Here's the reality of the situation:

  • The ban is a school based decision, with the principal calling the shots, NOT the government. 
  • The school has a free/reduced lunch rate of 85%. I worked in a school that was 65% free/reduced lunch and I can't quite imagine the pressure on such a school with an 85% demographic, I'm just going to call it the entire school because I am sure the other 15% are not middle class or wealthy. 
  • The ban has been in affect for SIX years, so apparently it's working. If it wasn't there would be change. 
  • Wrap your brain around this, breakfast or lunch at school may be the only real meal a child is fed all day. Which means Monday mornings don't quite come fast enough for children living in poverty. I know this first hand. It's heartbreaking to see. 
  • When living in poverty many factors affect how you can feed your family, including access to fresh and affordable produce, plus lack of education of how to get the most nutrition out of the smallest budget. If my family is living in poverty, do I have a car? Does the market in walking distance offer quality food? Please understand, I'm not pointing fingers here at this particular community, these factors are an American issue in general, we all could use some shopping, cooking, and nutrition education. 
  • Bans are not made on a whim, when you see children bringing a brown bag filled with a bag of chips, some candy, and a soda for lunch, it's easy to feel defeated and outraged. You know they deserve better. In this case, Principal Elsa Carmona feels like she is giving the children what they deserve, a healthier meal than they are being given from home. 
Unfortunately it's hard for so many of us to imagine circumstances of poverty and what that truly looks like. In the case of this one school being used and sensationalized by the media, I completely support a homemade lunch ban. But, do I feel banning homemade lunch is a solution to an American societal ill? No I don't, extreme measures are taken in response to protect the children. Maybe it's time to turn your outrage into something positive, volunteer at an inner city school, they won't turn you down. Leave the comforts of suburbia and see what like is life just a short drive away. I know many of you haven't turned your backs, you do volunteer, you donate, you have lived such realities. I would have to guess that more than the majority of us truly want the best life for all American children, including what food fuels their growing bodies. Is nutrition a right or privilege? I suppose that's a whole other issue.

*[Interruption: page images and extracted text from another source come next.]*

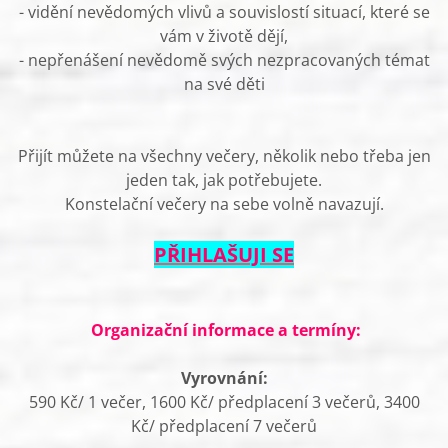
- vidění nevědomých vlivů a souvislostí situací, které se
vám v životě dějí,
- nepřenášení nevědomě svých nezpracovaných témat
na své děti
Přijít můžete na všechny večery, několik nebo třeba jen
jeden tak, jak potřebujete.
Konstelační večery na sebe volně navazují.
PŘIHLAŠUJI SE
Organizační informace a termíny:
Vyrovnání:
590 Kč/ 1 večer, 1600 Kč/ předplacení 3 večerů, 3400
Kč/ předplacení 7 večerů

Grassroots education with programs like community farms make a huge impact on how children are fed, plus they take a wealth of first hand knowledge with them through life. Programs like Farm To School are making it happen. There are thousands of people volunteering their time and donating money to help keep school gardens afloat in America. The trend is on the rise and the benefits will pay off immeasurably.

We certainly have an uphill battle with regards to nutrition, especially with leaps in the rise of obesity rates, and access to heathy affordable food in America. This issue is not going to disappear in our lifetime. I will be the first to say, the health issues Americans face today will not go away until our government stops putting corporations first. The top food producers in the United States are feeding us products that are laden with genetically modified corn and soy, chemicals, and toxic additives. Does a company that produces genetically modified crops (which causes inflammation in our body) and a pharmaceutical drug that reduces inflammation, really have our best interest at the core of their values? Is an $11.9 billion dollar profit forecast going to change their ways? NO. Could such a corporation use their wealth and power to truly change the American food system for the better? Yes.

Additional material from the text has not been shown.